The Resilience Engineering movement rests on Rasmussen's view of adaptive entities producing self-organized patterns through trade-offs in a space of resources and constraints, formalized further with the language of complex adaptive systems. Complexity ideas are explored with practical purposes by Hollnagel and the Functional Resonance Analysis Method. The engineering orientation of Resilience Engineering is important, with Hollnagel's consistent cycle of producing concepts and developing tools over 30 years.

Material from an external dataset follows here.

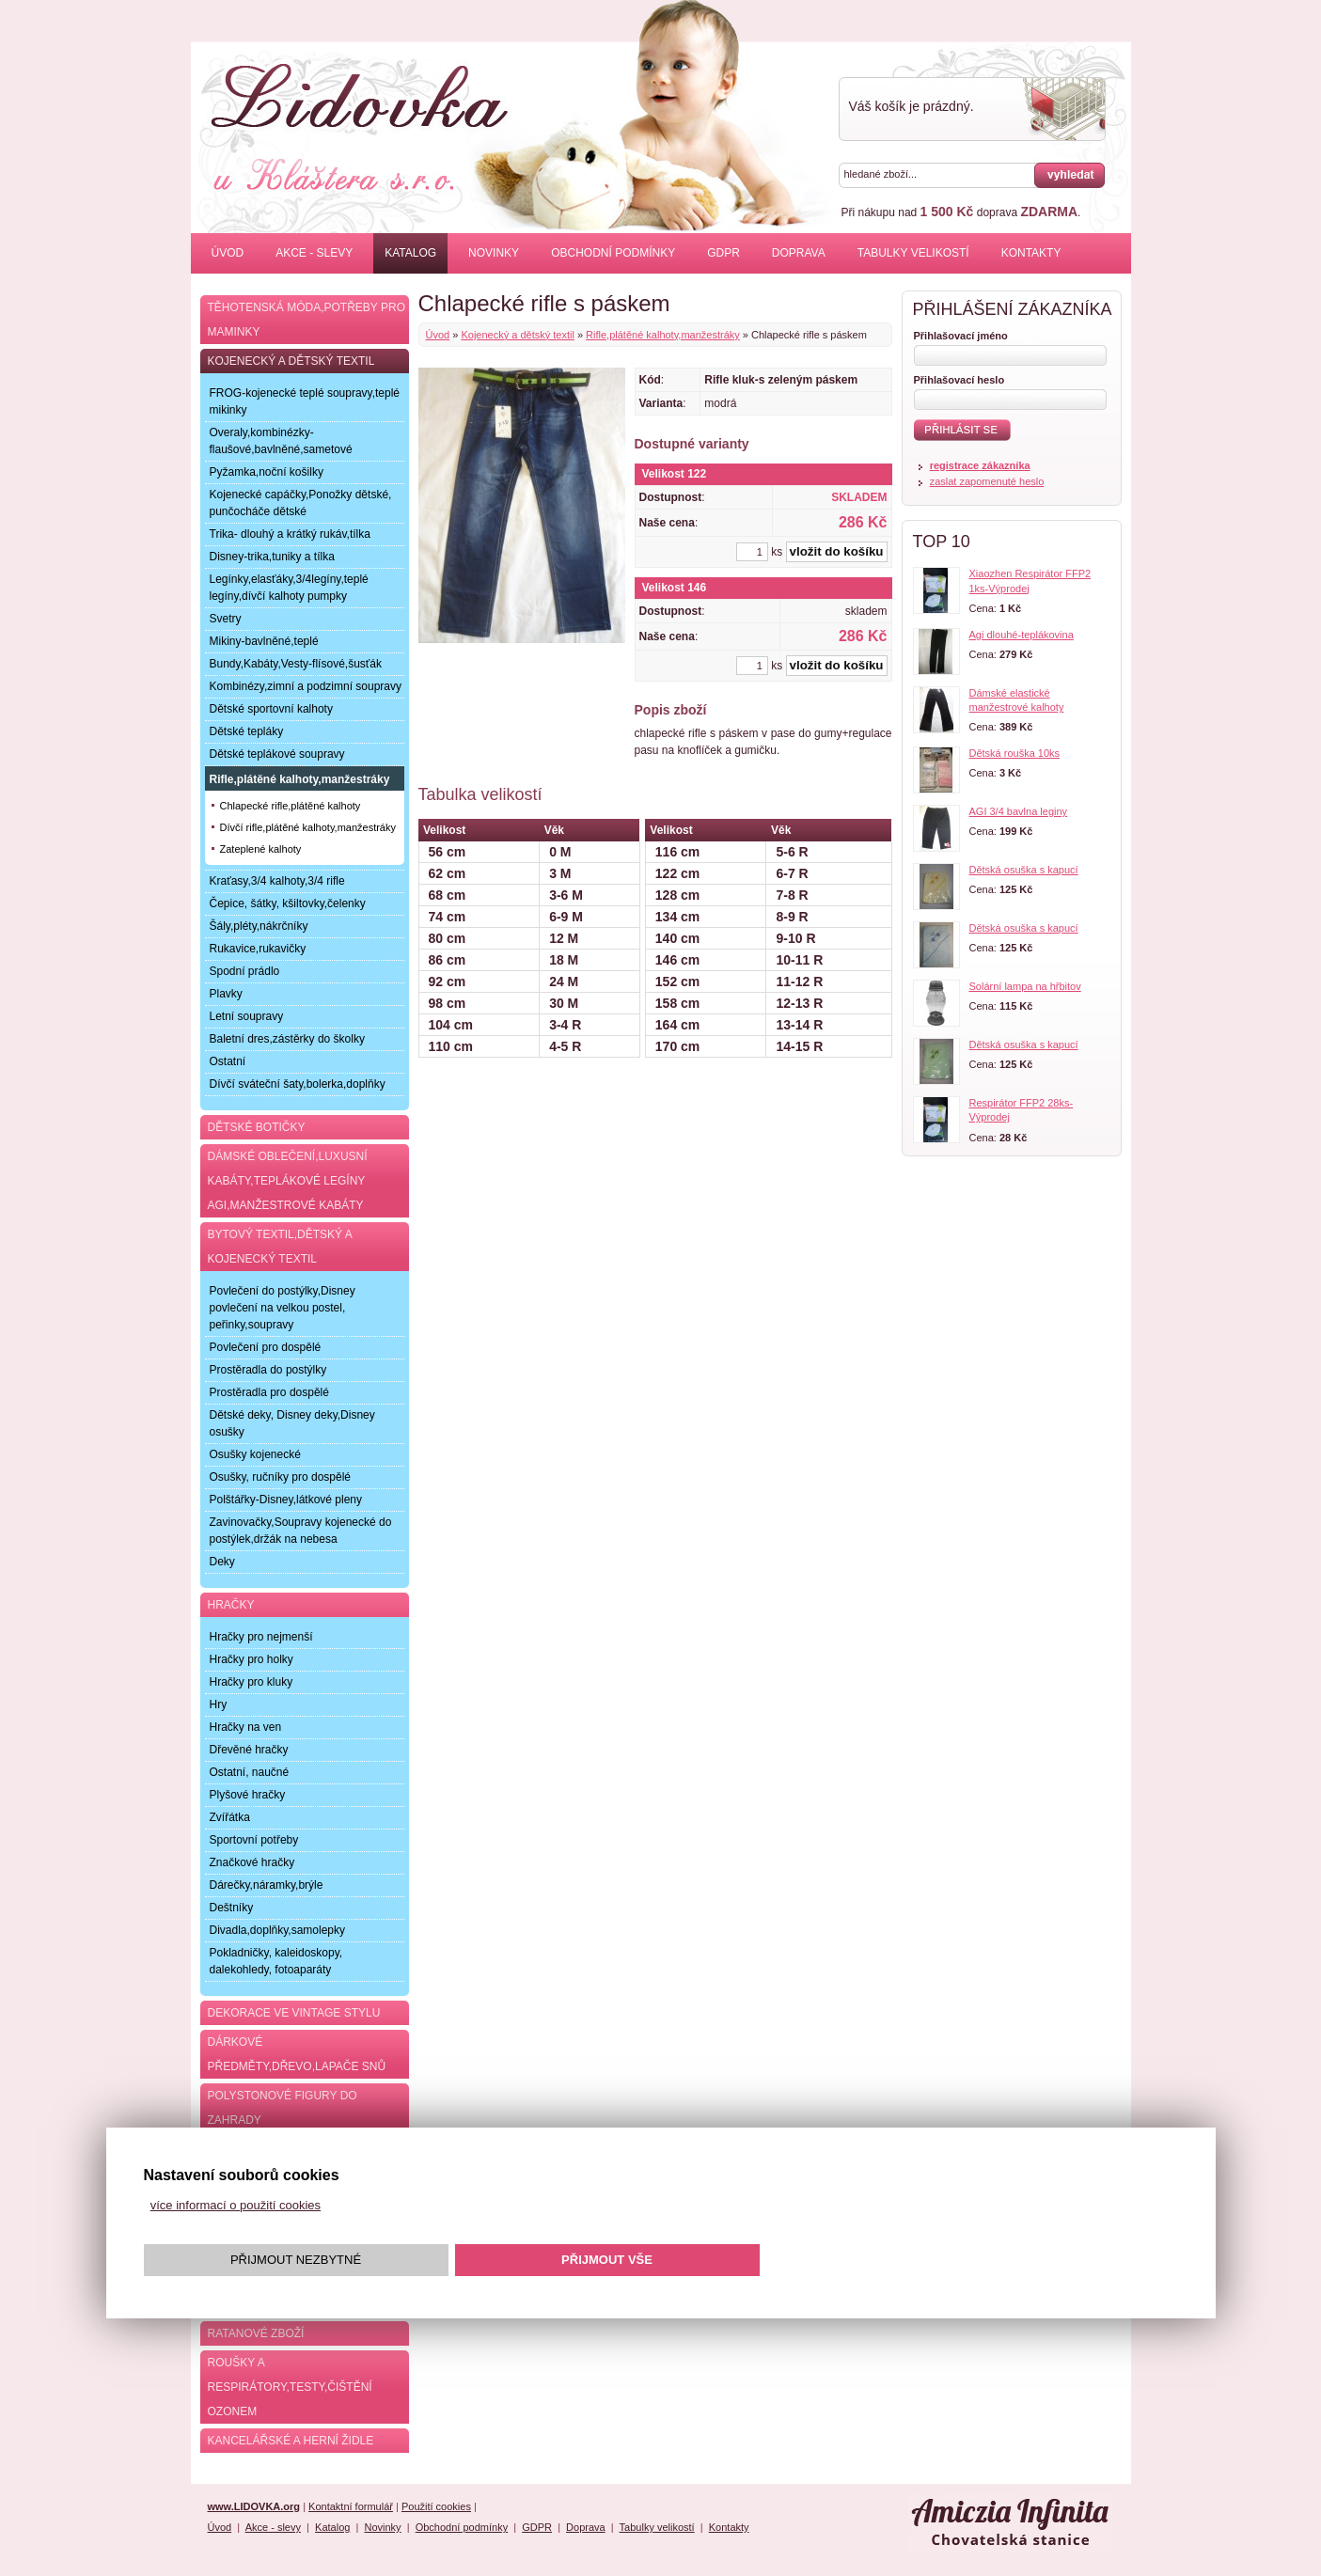  I want to click on FROG-kojenecké teplé soupravy,teplé mikinky, so click(305, 401).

So, Resilience Engineering has grown from the efforts of a network of authors since the 1980s, conceptualizing human error, introducing it in design and assessment contexts, and providing practical solutions. It has refined the New View of safety, incorporating a system view of safety and accidents, and embraced complexity ideas for practical applications. The engineering orientation of Resilience Engineering is evident in its focus on producing actionable models and methods.
Comparing HRO and RE
A comparison of High Reliability Organization (HRO) and Resilience Engineering (RE) shows common themes, exchanges, and differences between the two schools. The histories of HRO and RE run parallel for the past 30 years, with both producing articles, books, and chapters simultaneously. The two schools are independent. Notable examples of subjects include the discussion on situation awareness and the self-organizing features of high-risk systems, which are explored in both traditions from different perspectives. Differences between HRO and RE are conspicuous.

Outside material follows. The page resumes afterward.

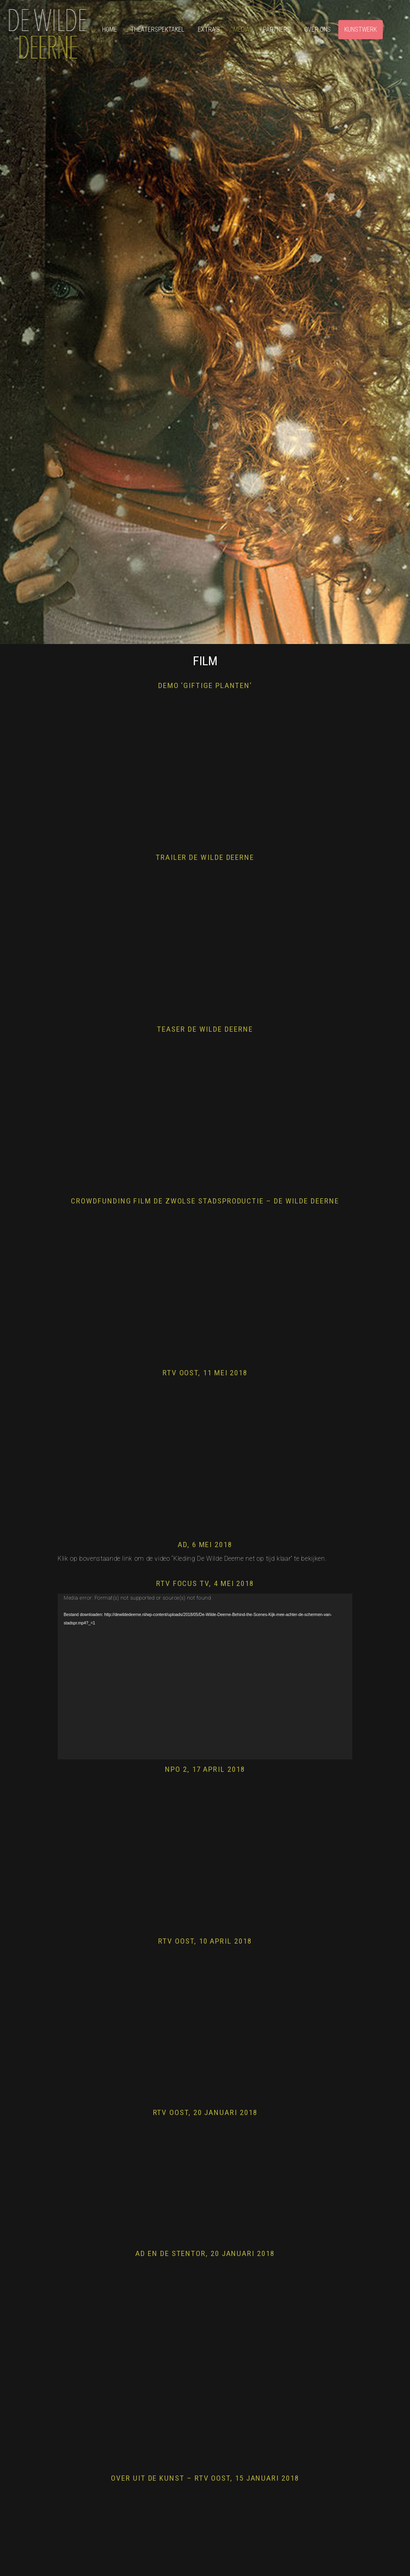  Describe the element at coordinates (205, 1676) in the screenshot. I see `[application]` at that location.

Interdisciplinary Safety Science
High Reliability Organisation has its roots in social sciences, particularly with an ethnographic approach and empirical case studies. When HRO authors were studying topics such as aircraft carriers, air traffic control, and nuclear power plants in the 1980s, they were drawing from sociological perspectives to conceptualize the problem of error and its implications for interfaces design. Resilience Engineering, although not primarily leaning on sociological knowledge, engages with the social aspects of resilience, considering factors such as adaptation, self-organization, and complexity within the broader sociotechnical context.
Sociology focuses on topics such as socialization, culture, or institutional trust. Sociological perspectives, especially in HRO, offer valuable insights into areas like mindfulness, which has roots in social psychology and philosophy rather than the mainstream cognitive science relying on computer analogy. A sociologist's knowledge differs from that of a psychologist or cognitive scientist, and this diversity is important in safety research. Interdisciplinary strategies, incorporating disciplines like sociology, are needed to study the complex sociotechnological systems that contribute to safety. Trends in hybridization and interdisciplinarity suggest that insights from both RE and HRO are combined with other scientific domains, enhancing the understanding of safety in complex sociotechnological systems.
Le Coze, J.C. (2019), Vive la diversité! High Reliability Organisation (HRO) and Resilience Engineering (RE), in: Safety Science, Volume 117, August 2019, Pages 469-478.